Vatican says Evolution does not prove the non-existence of God
Evolution and the Biblical account of Genesis are "perfectly compatible" claims the Catholic Church
The Vatican has rejected the claim by Richard Dawkins, the biologist and campaigning atheist, that evolutionary theory proves that God does not exist, proclaiming that on the contrary Darwinian evolution and the account of Creation in Genesis are "perfectly compatible".
At a five day conference held to mark the 150th anniversary of Darwin’s On the Origin of Species this week, Vatican theologians said while Christians believed that God "created all things", the Vatican "does not stand in the way of scientific realities".
Vatican officials joined biologists, paleontologists, molecular geneticists and philosophers for the conference at the Pontifical Gregorian University, which ends tomorrow. Rafael Martinez, professor of the Philosophy of Science at the Santa Croce Pontifical University in Rome, said although the reaction of Catholic theologians, intellectuals and priests to Darwinian theory had been "generally negative" in the 19th century, "recent declarations by Popes have asserted the full accordance of Catholic doctrine and evolutionary biology".

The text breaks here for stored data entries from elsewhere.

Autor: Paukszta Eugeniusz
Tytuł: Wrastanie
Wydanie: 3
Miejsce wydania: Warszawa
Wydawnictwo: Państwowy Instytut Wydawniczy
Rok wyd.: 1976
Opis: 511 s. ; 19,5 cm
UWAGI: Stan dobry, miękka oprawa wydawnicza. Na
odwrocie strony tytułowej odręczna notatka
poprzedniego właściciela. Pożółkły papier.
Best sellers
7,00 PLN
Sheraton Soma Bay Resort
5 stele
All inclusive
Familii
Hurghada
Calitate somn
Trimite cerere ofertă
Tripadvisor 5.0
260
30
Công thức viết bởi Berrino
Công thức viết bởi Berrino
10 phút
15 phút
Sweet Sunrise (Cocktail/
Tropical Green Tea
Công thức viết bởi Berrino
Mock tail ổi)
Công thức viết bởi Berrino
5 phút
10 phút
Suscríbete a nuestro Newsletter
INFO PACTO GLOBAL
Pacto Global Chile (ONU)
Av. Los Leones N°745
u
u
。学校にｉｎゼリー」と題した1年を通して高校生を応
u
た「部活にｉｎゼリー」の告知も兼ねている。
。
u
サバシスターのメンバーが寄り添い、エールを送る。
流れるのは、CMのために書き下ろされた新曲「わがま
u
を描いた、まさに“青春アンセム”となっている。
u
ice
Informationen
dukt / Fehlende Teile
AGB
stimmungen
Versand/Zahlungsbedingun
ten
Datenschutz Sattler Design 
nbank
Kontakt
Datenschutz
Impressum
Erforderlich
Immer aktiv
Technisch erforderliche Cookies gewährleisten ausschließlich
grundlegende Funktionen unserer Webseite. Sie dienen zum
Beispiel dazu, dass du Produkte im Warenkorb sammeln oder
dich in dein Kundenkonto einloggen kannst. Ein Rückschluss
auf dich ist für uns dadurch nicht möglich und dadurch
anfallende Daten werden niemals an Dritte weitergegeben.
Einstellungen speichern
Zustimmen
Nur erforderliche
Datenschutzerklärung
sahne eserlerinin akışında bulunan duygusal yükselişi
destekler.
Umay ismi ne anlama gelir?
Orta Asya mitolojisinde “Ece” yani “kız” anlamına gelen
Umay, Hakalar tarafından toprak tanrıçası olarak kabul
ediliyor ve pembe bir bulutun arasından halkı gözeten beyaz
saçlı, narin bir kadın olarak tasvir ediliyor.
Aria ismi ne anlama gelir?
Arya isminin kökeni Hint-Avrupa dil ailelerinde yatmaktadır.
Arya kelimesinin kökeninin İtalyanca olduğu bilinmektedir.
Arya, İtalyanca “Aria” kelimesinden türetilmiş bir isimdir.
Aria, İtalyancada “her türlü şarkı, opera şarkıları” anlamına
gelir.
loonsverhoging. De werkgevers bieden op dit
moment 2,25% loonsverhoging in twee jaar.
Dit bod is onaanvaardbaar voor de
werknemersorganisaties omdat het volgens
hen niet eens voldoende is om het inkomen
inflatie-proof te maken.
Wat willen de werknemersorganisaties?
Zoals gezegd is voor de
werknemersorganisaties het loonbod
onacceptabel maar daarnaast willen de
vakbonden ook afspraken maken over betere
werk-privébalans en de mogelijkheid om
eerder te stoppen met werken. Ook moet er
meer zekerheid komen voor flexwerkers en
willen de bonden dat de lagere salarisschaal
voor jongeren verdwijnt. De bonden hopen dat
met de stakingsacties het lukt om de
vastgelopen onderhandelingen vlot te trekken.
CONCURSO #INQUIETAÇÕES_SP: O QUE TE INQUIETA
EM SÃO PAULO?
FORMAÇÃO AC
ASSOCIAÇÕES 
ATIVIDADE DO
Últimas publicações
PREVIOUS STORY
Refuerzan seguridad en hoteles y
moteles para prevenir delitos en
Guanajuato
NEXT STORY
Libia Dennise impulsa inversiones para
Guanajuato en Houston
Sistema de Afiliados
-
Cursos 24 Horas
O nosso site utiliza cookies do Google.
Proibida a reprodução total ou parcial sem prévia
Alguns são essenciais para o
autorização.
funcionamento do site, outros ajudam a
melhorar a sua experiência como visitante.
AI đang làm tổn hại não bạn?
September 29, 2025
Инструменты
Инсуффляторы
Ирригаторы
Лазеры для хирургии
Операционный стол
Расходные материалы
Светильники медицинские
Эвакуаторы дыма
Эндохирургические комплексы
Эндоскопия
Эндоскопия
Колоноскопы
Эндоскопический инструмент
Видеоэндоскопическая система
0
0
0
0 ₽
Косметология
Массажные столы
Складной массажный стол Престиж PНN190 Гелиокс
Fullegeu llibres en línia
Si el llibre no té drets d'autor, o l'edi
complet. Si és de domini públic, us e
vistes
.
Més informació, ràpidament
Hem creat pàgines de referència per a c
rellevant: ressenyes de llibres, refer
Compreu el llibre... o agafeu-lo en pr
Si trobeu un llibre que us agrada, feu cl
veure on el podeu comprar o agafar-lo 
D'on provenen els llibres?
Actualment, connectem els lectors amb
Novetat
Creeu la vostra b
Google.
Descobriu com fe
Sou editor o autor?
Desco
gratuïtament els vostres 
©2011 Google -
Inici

He said, however, that this was not widely known, and the false impression had arisen "that the Holy See is opposed to evolution". Monsignor Gianfranco Ravasi, head of the Pontifical Council for Culture, which co-organised the conference with Notre Dame University in Indiana and support from the John Templeton Foundation, said there was "no a priori incompatibility between evolution and the message of the Bible".
He noted that Darwin had never been condemned by the Catholic Church, and that On the Origin of the Species had never been placed on the Index of forbidden books. Cardinal William Levada, head of the Vatican Congregation for the Doctrine of the Faith, said the assertion by Richard Dawkins and others that evolution proves there is no God was "absurd".
Cardinal Levada also attacked "those who have a fundamentalist interpretation of the Bible which they want to see taught to their children in the schools alongside evolution or instead of it."
Ronald Numbers, professor of the History of Science and Medicine at the University of Wisconsin, said Creationism, the literal interpretation of the Genesis account, and Intelligent Design, its modern descendant, had spread beyond the United States and had become "globalised", with variants springing up within Islam and Judaism as well as Christianity.
However Francisco Ayala, a former priest and now professor of biological sciences and philosophy at the University of California at Irvine, said ID and Creationism were "blasphemous" to both Christians and scientists.
Marco Politi, Vatican watcher of the Italian newspaper La Repubblica, said the conference marked "the end of the guerrilla warfare conducted against evolutionism by some sectors of the ecclesiastical hierarchy who had felt they were protected by Pope Benedict".
He noted that the Pope had remarked on the "lacunae" in Darwinian theory at a seminar on evolution at Castelgandolfo, the papal summer residence, in September 2006, and that the year before Cardinal Christoph Schoenborn, the Archbishop of Vienna, who is close to the Pope and seen by some as a possible successor, had appeared to embrace the idea of Intelligent design in an article in The New York Times.
"The music has now changed radically however" Mr Politi said. Gennaro Auletta, who teaches science and philosophy at the Gregorian University, said ID was "not a scientific theory, even if it passes itself off as such".
L’Osservatore Romano, the Vatican newspaper, said the idea that Darwinism and the Church were at odds had always been "false", noting that in 1996 Pope John Paul II had said in an address to the Pontifical Academy for Sciences that the theory of evolution was “more than a hypothesis.”